Wir führen Bildungsdebatten, die älter sind als die meisten Politiker, die sich daran beteiligen. Wir führen eine Debatte über Integration, die ein mieser Ersatz ist für die Sozialstaatsdebatte, die wir eigentlich führen müssten: Über den gesellschaftlichen Konsens, aus dem Sozialstaat beruhen sollte und der klar erkennbaren Funktion, die er haben sollte. Das wäre eigentlich eine klassische integrative Funktion, eigentlich wäre der Sozialstaat eine Institution, die Zusammenhalt schafft und Gemeinsinn fördert. In seiner jetzigen, durch Ineffizienz einerseits und Restriktionen andererseits mutierten Form kann er dieser Aufgabe natürlich nicht nachkommen, tatsächlich ist er vom Kitt der Gesellschaft (wenn er das jemals war) zunehmend zu einem Graben geworden, der quer durch die Gesellschaft läuft.
Er ist vor allem keinerlei Hilfstellung für die Menschen, um ihr Potential auszuschöpfen, und genau hier ist auch der größte Widerspruch zu Sarrazins Thesen, der Grund, aus dem ich nicht verstehe, was er eigentlich noch in der SPD will.

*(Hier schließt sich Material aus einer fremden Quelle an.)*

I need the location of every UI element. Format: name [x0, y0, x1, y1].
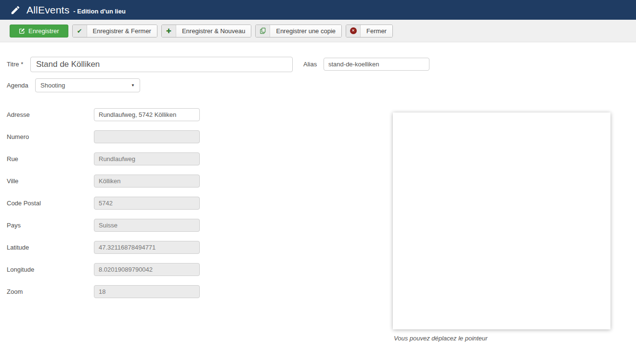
longitude-input [94, 263, 200, 276]
check-icon: ✔ [73, 25, 87, 37]
save-button-label: Enregistrer [28, 27, 59, 35]
save-copy-button-label: Enregistrer une copie [270, 25, 341, 37]
code-postal-input [94, 197, 200, 210]
close-button[interactable]: ✕ Fermer [346, 25, 393, 38]
plus-icon: ✚ [162, 25, 176, 37]
close-button-label: Fermer [361, 25, 392, 37]
app-title: AllEvents [26, 4, 69, 16]
save-copy-button[interactable]: Enregistrer une copie [255, 25, 342, 38]
adresse-input[interactable] [94, 108, 200, 121]
page-title: - Edition d'un lieu [73, 5, 126, 15]
pencil-icon [10, 5, 21, 15]
numero-input [94, 130, 200, 143]
titre-label: Titre * [7, 57, 23, 72]
rue-input [94, 152, 200, 165]
numero-label: Numero [7, 130, 29, 143]
zoom-input [94, 285, 200, 298]
toolbar: Enregistrer ✔ Enregistrer & Fermer ✚ Enr… [0, 20, 636, 42]
save-new-button[interactable]: ✚ Enregistrer & Nouveau [161, 25, 252, 38]
adresse-label: Adresse [7, 108, 30, 121]
code-postal-label: Code Postal [7, 197, 41, 210]
copy-icon [256, 25, 270, 37]
map-caption: Vous pouvez déplacez le pointeur [394, 335, 488, 342]
close-icon: ✕ [346, 25, 361, 37]
ville-label: Ville [7, 175, 18, 188]
alias-label: Alias [303, 58, 317, 71]
agenda-label: Agenda [7, 78, 28, 92]
edit-form: Titre * Alias Agenda Shooting ▼ Adresse … [0, 42, 636, 364]
pays-label: Pays [7, 219, 21, 232]
zoom-label: Zoom [7, 285, 23, 298]
save-new-button-label: Enregistrer & Nouveau [176, 25, 251, 37]
ville-input [94, 175, 200, 188]
titre-input[interactable] [30, 57, 293, 72]
save-close-button[interactable]: ✔ Enregistrer & Fermer [72, 25, 157, 38]
page: AllEvents - Edition d'un lieu Enregistre… [0, 0, 636, 364]
save-button[interactable]: Enregistrer [10, 25, 68, 38]
pays-input [94, 219, 200, 232]
alias-input[interactable] [324, 58, 429, 71]
latitude-label: Latitude [7, 241, 29, 254]
agenda-select-value: Shooting [40, 82, 131, 89]
map-canvas[interactable] [393, 113, 610, 329]
rue-label: Rue [7, 152, 18, 165]
save-close-button-label: Enregistrer & Fermer [87, 25, 157, 37]
agenda-select[interactable]: Shooting ▼ [35, 78, 140, 92]
longitude-label: Longitude [7, 263, 34, 276]
save-icon [19, 28, 25, 34]
header-bar: AllEvents - Edition d'un lieu [0, 0, 636, 20]
latitude-input [94, 241, 200, 254]
chevron-down-icon: ▼ [131, 83, 135, 88]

Wenn ich der Überzeugung bin, dass ein Mensch quasi durch seine Geburt auf einen genetisch vorgezeichneten Pfad kommt, könnte ich nicht mehr weiter von der SPD entfernt sein. Wenn ich desweiteren auch in Interviews zu erkennen gebe, dass ich unsere Gesellschaft für eine halte , in der jeder entsprechend dieser genetischen Grundlagen da landet , wo er hingehört, in der, zumindest in frei interpretierten Statistiken , jeder den Status erreicht, den ihm seine, nennen wir es mal "angeborene Intelligenz" ermöglicht, dann könnte ich nicht weiter von der SPD entfernt sein. Es ist eine Haltung, die soziale Ungerechtigkeiten in unserer Gesellschaft nicht nur leugnet, sondern dem Kapitalismus sogar einen leicht darwinistisch anmutenden Automatismus unterstellt, den man auf die Worte "Success of the most intelligent" zusammenfassen könnte und die wiederrum so weit von sozialdemokratischem Denken entfernt ist, wie es nur irgendwie geht.
Und an der Stelle gibt es tatsächlich Parallelen zur klassischen Rassenlehre, empfiehlt uns der Bundesbänker doch schließlich, um genetisches Kapital zu werben, diese Erkenntnisse einfliessen zu lassen in die Ausgestaltung unserer Familienpolitik, unserer Bildungspolitik und natürlich auch unserer Einwanderungspolitik. Fragen Sie sich mal beizeiten, ob Sie tatsächlich in einem Land leben wollen, das diesen "unangenehmen Wahrheiten" folgt und seine Politik darauf umstellt. Immerhin kann ich Ihnen versichern, dass Sie nach sehr kurzer Zeit keine Angst mehr vor Muslimen hätten. Den Rest können Sie dann in Filmen wie "Gattaca" vorab sehen.
Immerhin ist da das Wetter immer gut.